# ABOUT THIS TASK:
Copy exactly, please, the line that has "Kulor Pistol/Rev (62, 1036)" in it along with every line after it to the end of the listing.

# SUPPLIED DATA:
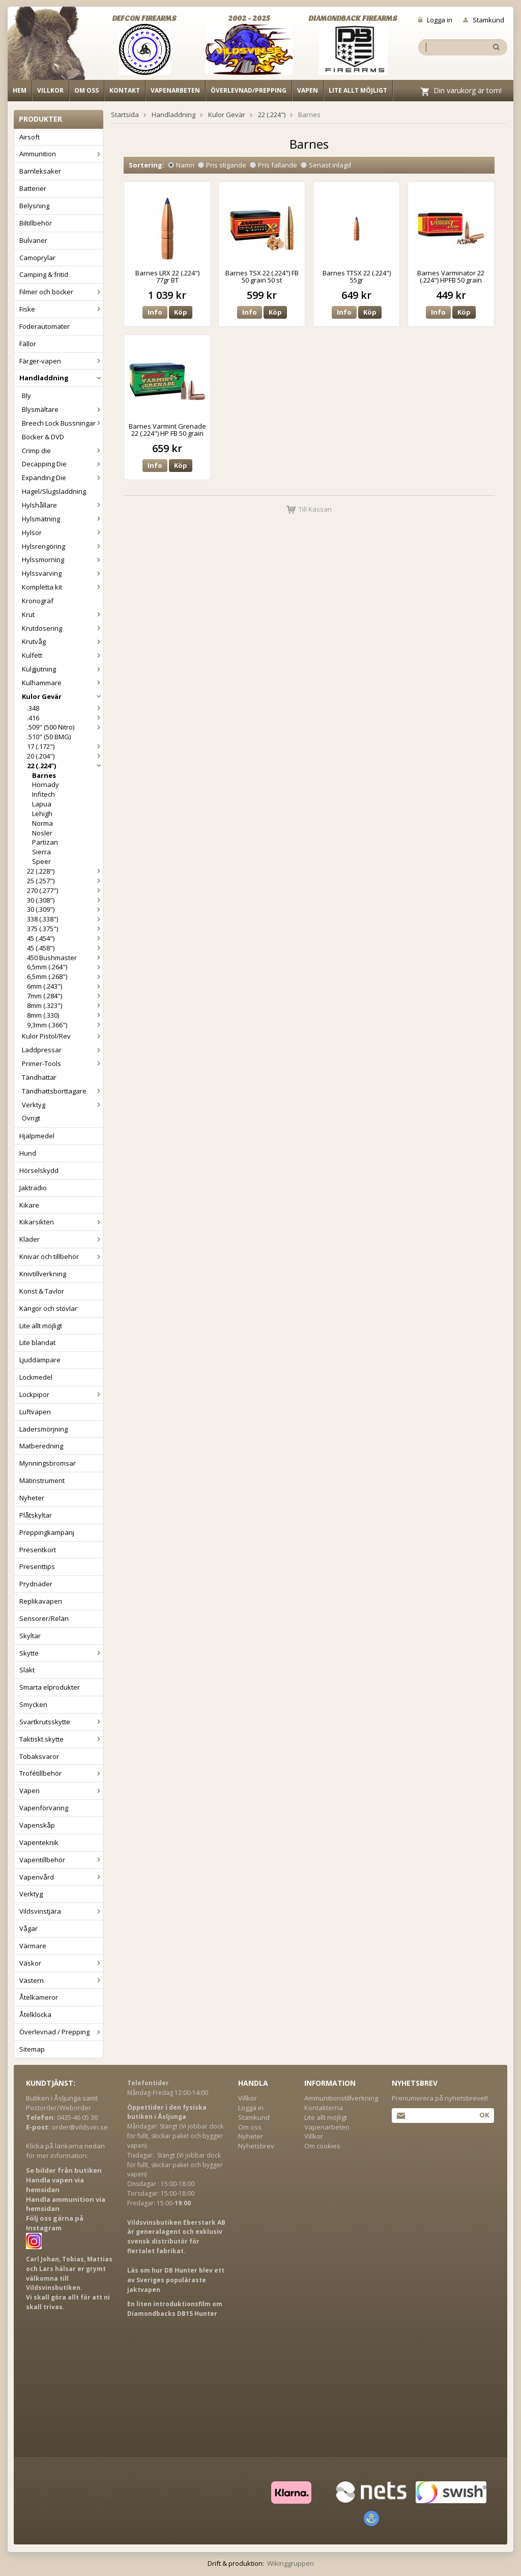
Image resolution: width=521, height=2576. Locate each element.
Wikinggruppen (290, 2563)
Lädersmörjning (43, 1429)
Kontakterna (323, 2107)
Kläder (61, 1239)
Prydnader (35, 1583)
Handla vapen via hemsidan (55, 2184)
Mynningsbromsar (47, 1463)
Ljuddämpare (40, 1359)
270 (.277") (65, 890)
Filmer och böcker (61, 291)
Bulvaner (33, 240)
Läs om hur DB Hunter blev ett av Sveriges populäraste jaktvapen (175, 2280)
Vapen (307, 90)
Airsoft (29, 137)
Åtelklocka (35, 2014)
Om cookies (322, 2145)
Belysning (34, 205)
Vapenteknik (39, 1842)
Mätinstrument (42, 1480)
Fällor (27, 343)
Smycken (33, 1704)
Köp (180, 312)
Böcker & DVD (43, 436)
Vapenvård (61, 1877)
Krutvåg (62, 641)
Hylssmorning (62, 559)
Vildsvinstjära (61, 1911)
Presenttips (37, 1566)
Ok (484, 2114)
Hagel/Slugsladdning (54, 491)
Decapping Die (62, 463)
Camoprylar (37, 257)
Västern (61, 1980)
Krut (62, 614)
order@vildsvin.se (80, 2127)
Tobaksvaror (39, 1756)
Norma (42, 823)
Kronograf (37, 600)
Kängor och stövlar (48, 1308)
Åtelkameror (38, 1997)
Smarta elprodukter (49, 1687)
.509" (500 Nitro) (65, 727)
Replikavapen (40, 1601)
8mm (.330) (65, 1015)
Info (155, 312)
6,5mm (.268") (65, 976)
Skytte (61, 1653)
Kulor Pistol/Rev (62, 1036)
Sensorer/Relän (44, 1618)
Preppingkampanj (46, 1532)
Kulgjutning (62, 669)
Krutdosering (62, 628)
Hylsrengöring (62, 546)
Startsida (125, 114)
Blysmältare (62, 409)
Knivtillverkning (42, 1273)
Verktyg (62, 1104)
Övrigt (31, 1118)
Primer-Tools (62, 1063)
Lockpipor (61, 1394)
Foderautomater (44, 326)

# COMPLETED EXERCISE:
Kulor Pistol/Rev (62, 1036)
Sensorer/Relän (44, 1618)
Preppingkampanj (46, 1532)
Kulgjutning (62, 669)
Krutdosering (62, 628)
Hylsrengöring (62, 546)
Startsida (125, 114)
Blysmältare (62, 409)
Knivtillverkning (42, 1273)
Verktyg (62, 1104)
Övrigt (31, 1118)
Primer-Tools (62, 1063)
Lockpipor (61, 1394)
Foderautomater (44, 326)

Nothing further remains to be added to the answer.